Report Suggests New Tolls For Region
Monday, March 17, 2008
Regional transportation and political leaders are increasingly coming to the conclusion that the only way to keep the chronically congested Washington region moving is tolls, and plenty of them.
A report to be released Wednesday pushes a regionwide system that would place tolls on most existing area highways, bridges into the District, the Baltimore-Washington Parkway, George Washington Memorial Parkway and such major District thoroughfares as New York Avenue. The key to success, the authors say, is the comprehensiveness of the network.
Officials, pointing to the lack of any sizable investment in the region's transportation infrastructure by Virginia, Maryland or the federal government, say they see no other realistic options to keep traffic moving, accommodate newcomers and get desperately needed money to pay for new roads and improved transit. The tolls could generate more than $2.75 billion a year, according to the report.

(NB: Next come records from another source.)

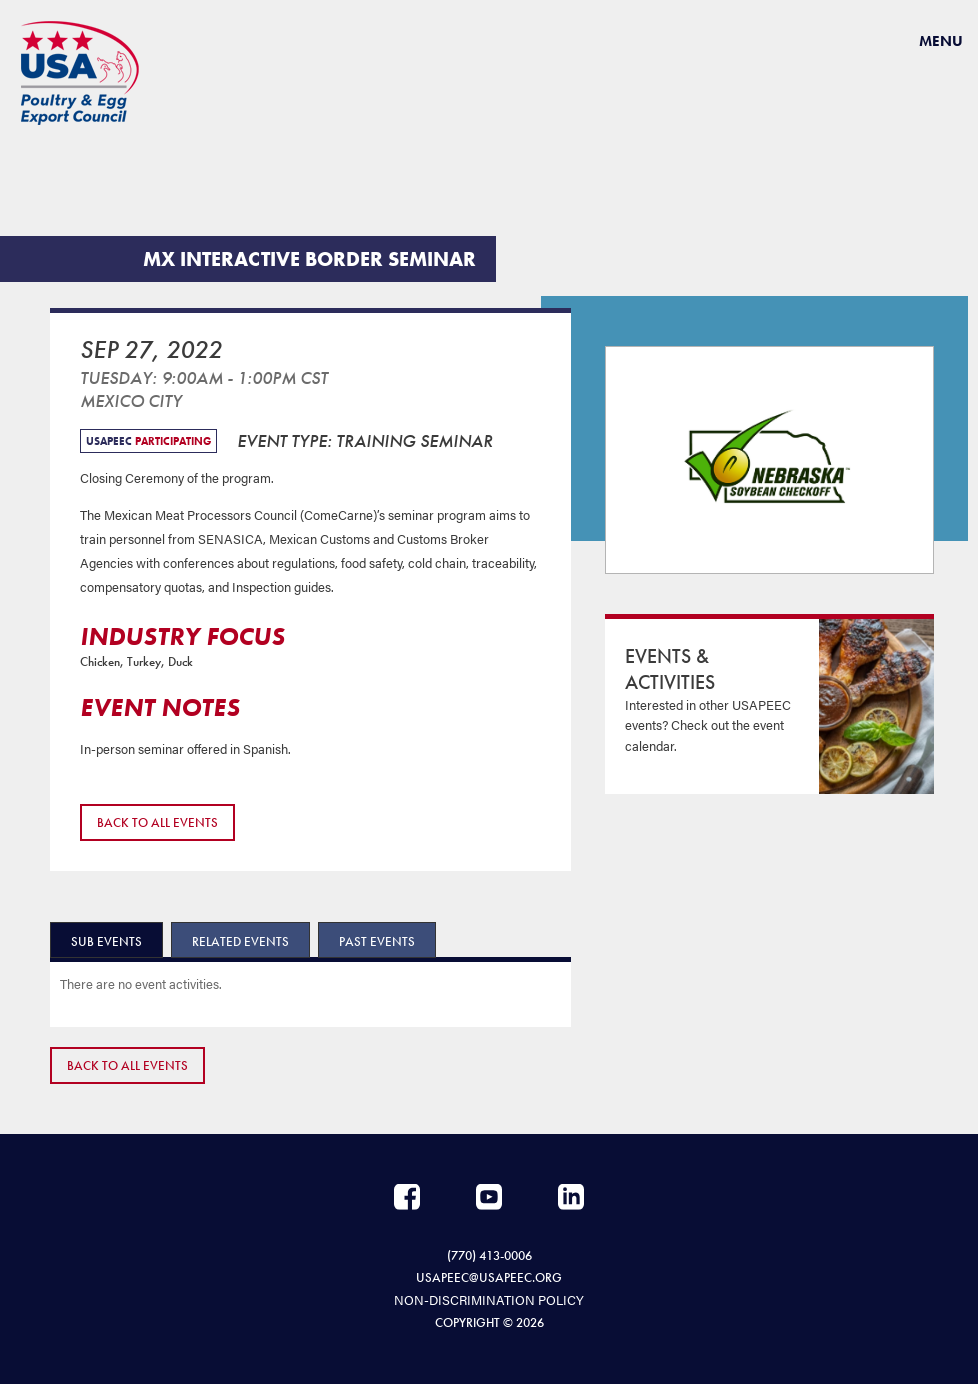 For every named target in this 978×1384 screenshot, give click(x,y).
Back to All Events (157, 822)
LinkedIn (571, 1197)
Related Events (240, 941)
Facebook (407, 1197)
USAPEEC (80, 73)
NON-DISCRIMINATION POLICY (489, 1299)
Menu (941, 41)
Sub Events (106, 941)
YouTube (489, 1197)
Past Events (377, 941)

"We've got to be straight with people," said Michael Knapp (D-Upcounty), a Montgomery County Council member who worked on the federally funded study undertaken by the Metropolitan Washington Council of Governments Transportation Policy Board. "These recommendations put them out there. It's pretty clear that there's no money coming from anywhere outside the region."
The Washington region has the second-worst traffic in the nation, and projections call for the region to grow by 1.3 million people and 1 million jobs by 2030, according to the planning board.
No one is suggesting building tollbooths in the middle of New York Avenue. The study envisions tolls being deducted through E-ZPass-like transponders as vehicles travel at normal speed. Tolls would range from less than 20 cents a mile to an average bridge toll of $2.80.
"Here we are in a rapidly growing region and barely able to maintain our systems, address congestion or add transit," said Ronald F. Kirby, transportation director for the council of governments. "The needs are so great after years of not keeping up. Given the dearth of resources from other sources, it's time to really start to look at things."
The study, which will be presented to the council of governments' Transportation Planning Board, includes three scenarios. The first would add a series of new toll lanes to every freeway in the region, with tolls applying only to drivers on those lanes, a proposal that is seen as unworkable. The new roads and overpasses would be so costly and eat up so much land that it is essentially a non-starter.
"We can't build a duplicate highway network; it ain't gonna happen," Kirby said.
The report lays out two other scenarios that would add tolls to existing highways:
One would add tolls to all District river crossings and existing freeway lanes in the city, where there is no room for new or expanded lanes. The plan would, in effect, connect the 1960s-era highway network that was discontinued in favor of Metrorail. For example, the stretch of New York Avenue from the District line to the Third Street tunnel, which connects U.S. 50 and Interstate 395, would be tolled. Similarly, the stretch of Independence and Maine avenues that joins the Arlington Memorial Bridge and Southeast/Southwest Freeway would be tolled.
The most comprehensive scenario, which has captured the imagination of planners and government leaders, would toll every regional highway, plus all the regional parkways, including the Baltimore-Washington, George Washington, Rock Creek and Potomac, Clara Barton and Suitland parkways.